Swan was an enthusiastic member of the Newcastle Literary & Philosophical Society (which still exists), and became hooked on the search for a practical electric light bulb after witnessing an early demonstration in which a wire was made to glow after being placed across a battery. Early models by Swan and others were pretty useless affairs, but our man persevered with wires of many different materials – eventually falling upon specially coated carbonised paper, of all things. But only when there was no oxygen present would the filaments hold firm – and try as he might, he couldn’t get a completely ‘clean’ oxygen-free vacuum.

In the end – and after more than a quarter of a century of trying – he had to essentially invent the world’s first artificial fibre (a sort of rayon, or artificial silk), which would then be carbonised, placed in an oxygen-free tube, then heated. By the late 1870s he was at last able to get his special filaments to glow white without burning out. After showing a few friends, he then demonstrated his process to a packed Lit & Phil Society lecture theatre in Newcastle on 3rd February 1879, and the world would never be the same again.

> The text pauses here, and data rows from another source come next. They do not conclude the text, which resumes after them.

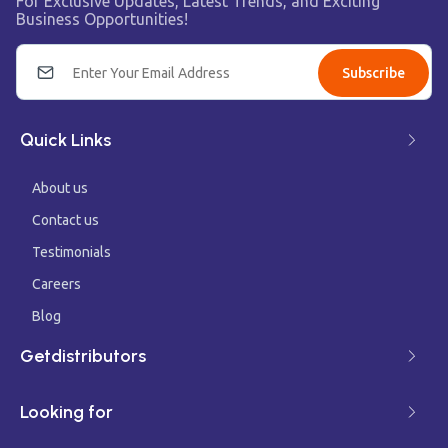
For Exclusive Updates, Latest Trends, and Exciting
Business Opportunities!
Subscribe
Quick Links
About us
Contact us
Testimonials
Careers
Blog
Getdistributors
Looking for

Swan didn’t bother properly patenting the carbon-filament making process, and so allowed Thomas Edison to steal a good deal of his thunder over the coming months and years as the American tried to claim the credit, quite wrongly, for the new invention. A dispute arose between the two of them during 1879, which exploded when Swan opened his light-bulb factory in Benwell, Newcastle, in 1881. Eventually, however, they buried their differences (or rather their similarities!) and joined forces with the ‘Edison & Swan United Electric Light Co.’ in 1883.

Swan’s home at the time, Underhill in Gateshead, was the first private home to be lit by electric lighting. Most of Swan’s experiments were conducted in the property’s greenhouse - and Underhill still stands in Kells Lane to this day. The great man was elected a Fellow of the Royal Society in 1894, knighted in 1904 and died in Warlingham, Surrey, in 1914.


* Pallion Hall was demolished in 1901. It used to sit a little to the north of the present-day Pallion Metro Station, not far from the River Wear.